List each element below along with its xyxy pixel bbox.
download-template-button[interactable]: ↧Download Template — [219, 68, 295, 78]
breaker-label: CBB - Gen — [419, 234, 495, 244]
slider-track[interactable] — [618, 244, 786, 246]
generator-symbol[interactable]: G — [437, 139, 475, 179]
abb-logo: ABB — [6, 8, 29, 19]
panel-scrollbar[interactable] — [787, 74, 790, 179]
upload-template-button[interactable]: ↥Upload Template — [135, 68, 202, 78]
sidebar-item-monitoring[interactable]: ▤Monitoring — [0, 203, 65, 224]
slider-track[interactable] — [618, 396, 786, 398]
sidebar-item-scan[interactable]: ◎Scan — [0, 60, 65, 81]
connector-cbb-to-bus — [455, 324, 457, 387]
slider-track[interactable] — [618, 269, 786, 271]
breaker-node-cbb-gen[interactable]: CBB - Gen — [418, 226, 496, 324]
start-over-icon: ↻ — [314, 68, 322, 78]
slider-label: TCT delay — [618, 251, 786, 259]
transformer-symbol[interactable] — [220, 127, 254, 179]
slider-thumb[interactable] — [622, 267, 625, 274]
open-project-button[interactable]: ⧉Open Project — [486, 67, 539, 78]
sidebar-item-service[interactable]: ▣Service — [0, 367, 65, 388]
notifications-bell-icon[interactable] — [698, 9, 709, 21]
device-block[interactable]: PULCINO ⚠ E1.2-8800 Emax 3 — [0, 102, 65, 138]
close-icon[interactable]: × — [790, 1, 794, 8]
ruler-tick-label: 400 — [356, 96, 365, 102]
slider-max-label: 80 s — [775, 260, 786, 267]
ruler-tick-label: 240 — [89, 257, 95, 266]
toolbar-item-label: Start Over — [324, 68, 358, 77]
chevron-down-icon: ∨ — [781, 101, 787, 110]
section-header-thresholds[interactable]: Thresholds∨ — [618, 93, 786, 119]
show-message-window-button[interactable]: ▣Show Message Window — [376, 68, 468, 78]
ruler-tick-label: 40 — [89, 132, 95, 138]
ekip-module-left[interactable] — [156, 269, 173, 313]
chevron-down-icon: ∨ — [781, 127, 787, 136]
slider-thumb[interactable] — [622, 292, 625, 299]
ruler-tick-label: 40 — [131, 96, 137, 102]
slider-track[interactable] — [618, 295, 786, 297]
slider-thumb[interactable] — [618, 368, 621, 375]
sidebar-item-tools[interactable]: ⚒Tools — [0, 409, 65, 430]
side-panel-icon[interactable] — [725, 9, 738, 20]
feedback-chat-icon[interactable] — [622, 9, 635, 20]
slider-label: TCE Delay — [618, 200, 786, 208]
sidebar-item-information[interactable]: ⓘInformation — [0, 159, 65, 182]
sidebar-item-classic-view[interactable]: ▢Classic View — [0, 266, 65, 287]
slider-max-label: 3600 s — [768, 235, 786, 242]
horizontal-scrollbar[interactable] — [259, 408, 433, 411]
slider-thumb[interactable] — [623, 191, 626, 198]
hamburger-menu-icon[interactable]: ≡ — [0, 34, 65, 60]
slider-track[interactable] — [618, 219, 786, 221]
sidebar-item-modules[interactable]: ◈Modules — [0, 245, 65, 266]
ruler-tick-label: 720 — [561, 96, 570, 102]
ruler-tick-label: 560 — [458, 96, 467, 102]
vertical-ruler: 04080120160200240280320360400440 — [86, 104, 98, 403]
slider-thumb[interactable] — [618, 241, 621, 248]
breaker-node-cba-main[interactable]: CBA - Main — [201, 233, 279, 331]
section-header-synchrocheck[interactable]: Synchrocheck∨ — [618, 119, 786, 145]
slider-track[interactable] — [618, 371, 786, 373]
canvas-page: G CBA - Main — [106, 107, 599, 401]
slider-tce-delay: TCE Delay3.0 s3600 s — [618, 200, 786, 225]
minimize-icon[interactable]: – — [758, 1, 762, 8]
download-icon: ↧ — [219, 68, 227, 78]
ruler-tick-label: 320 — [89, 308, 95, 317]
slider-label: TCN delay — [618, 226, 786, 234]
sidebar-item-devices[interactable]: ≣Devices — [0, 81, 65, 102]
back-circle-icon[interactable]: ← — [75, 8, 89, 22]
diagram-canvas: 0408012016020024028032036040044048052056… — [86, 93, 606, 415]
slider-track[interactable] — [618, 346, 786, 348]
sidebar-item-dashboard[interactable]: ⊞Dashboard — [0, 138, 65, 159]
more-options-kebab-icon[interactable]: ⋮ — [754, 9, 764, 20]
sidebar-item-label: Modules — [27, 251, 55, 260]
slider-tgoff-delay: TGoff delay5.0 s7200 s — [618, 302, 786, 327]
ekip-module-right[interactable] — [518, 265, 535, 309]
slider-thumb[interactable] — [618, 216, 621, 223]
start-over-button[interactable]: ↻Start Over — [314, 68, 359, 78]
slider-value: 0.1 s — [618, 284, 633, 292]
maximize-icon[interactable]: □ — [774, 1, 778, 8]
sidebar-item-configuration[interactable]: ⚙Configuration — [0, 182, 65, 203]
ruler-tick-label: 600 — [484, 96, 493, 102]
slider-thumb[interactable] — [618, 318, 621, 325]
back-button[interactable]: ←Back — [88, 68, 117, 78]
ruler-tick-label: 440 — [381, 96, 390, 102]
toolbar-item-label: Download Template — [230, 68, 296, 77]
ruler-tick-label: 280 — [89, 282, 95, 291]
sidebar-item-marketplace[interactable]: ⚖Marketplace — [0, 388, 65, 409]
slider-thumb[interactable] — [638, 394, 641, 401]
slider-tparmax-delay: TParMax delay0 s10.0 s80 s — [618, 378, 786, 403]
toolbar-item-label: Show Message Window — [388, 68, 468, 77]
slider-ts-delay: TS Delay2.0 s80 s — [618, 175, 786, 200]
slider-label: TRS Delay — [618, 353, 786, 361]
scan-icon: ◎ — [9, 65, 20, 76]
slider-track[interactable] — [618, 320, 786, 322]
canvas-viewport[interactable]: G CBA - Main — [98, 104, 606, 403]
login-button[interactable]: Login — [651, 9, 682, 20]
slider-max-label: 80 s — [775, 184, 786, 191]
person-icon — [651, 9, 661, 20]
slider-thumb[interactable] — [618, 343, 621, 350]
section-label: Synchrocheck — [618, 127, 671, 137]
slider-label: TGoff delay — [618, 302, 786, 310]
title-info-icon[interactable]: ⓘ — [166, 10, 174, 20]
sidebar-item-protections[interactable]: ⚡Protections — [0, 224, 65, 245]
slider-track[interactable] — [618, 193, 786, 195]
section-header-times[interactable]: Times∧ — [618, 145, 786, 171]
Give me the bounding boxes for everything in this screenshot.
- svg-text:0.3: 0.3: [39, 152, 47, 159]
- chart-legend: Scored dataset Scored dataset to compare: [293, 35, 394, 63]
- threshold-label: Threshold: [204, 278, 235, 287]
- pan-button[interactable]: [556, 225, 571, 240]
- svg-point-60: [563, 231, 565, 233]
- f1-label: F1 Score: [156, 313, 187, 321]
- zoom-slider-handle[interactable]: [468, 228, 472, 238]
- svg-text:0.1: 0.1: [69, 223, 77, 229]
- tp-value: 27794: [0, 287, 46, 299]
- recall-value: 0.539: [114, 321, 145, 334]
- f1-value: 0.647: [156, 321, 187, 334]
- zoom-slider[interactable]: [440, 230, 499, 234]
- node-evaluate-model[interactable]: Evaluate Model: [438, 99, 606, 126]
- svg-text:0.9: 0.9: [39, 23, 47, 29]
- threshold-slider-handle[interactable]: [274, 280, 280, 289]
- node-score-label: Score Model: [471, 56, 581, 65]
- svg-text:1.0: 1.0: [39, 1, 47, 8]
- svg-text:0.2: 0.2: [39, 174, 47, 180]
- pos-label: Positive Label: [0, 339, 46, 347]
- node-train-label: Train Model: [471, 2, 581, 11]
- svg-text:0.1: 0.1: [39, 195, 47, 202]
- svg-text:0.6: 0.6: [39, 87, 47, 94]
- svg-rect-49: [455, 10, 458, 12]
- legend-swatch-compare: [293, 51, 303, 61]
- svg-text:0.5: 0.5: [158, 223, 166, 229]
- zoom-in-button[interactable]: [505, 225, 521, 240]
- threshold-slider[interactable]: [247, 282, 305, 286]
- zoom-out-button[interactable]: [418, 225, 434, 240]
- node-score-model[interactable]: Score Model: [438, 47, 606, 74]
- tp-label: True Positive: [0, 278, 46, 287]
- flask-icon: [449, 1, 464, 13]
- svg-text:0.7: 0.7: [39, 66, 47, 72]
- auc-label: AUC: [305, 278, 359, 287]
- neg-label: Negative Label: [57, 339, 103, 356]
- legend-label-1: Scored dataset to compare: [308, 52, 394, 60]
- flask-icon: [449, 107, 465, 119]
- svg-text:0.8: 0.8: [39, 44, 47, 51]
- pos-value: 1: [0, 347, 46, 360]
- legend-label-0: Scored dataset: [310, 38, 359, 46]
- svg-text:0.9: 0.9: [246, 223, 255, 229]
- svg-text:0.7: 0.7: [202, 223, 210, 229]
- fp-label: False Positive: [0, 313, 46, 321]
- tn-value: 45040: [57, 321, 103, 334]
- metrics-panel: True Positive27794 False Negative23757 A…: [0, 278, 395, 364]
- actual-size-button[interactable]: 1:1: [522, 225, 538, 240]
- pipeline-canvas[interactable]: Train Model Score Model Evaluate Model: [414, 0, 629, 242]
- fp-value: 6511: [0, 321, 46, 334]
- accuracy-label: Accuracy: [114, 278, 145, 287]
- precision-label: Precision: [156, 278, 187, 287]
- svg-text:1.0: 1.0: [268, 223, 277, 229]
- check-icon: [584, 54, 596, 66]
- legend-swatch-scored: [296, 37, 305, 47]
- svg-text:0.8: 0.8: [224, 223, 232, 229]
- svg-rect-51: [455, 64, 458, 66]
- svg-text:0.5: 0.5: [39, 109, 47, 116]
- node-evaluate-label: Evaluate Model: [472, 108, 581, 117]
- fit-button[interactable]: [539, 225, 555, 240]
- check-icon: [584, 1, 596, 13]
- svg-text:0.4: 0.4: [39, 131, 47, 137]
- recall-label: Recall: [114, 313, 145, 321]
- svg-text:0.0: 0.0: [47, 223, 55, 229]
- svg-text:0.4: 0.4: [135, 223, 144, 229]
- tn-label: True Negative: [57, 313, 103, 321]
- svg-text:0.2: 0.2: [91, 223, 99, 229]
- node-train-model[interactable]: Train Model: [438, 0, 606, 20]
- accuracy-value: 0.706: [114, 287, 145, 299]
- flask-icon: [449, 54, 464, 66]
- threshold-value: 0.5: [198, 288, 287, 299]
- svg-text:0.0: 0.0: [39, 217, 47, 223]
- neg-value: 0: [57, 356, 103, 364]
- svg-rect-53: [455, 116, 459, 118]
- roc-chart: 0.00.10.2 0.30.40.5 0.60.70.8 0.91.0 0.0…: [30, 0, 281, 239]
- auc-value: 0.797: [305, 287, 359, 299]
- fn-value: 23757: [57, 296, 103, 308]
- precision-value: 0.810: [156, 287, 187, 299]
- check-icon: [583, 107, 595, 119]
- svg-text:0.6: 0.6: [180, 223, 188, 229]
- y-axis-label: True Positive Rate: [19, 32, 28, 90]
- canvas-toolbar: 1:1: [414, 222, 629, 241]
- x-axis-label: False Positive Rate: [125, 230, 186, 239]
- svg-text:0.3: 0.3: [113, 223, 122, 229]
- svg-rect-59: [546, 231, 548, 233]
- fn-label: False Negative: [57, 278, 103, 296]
· · ·
Exercise goal: Among the records, find the lines that contain "chart" and copy each of them.

Answer for the task:
- chart-legend: Scored dataset Scored dataset to compare: [293, 35, 394, 63]
- roc-chart: 0.00.10.2 0.30.40.5 0.60.70.8 0.91.0 0.0…: [30, 0, 281, 239]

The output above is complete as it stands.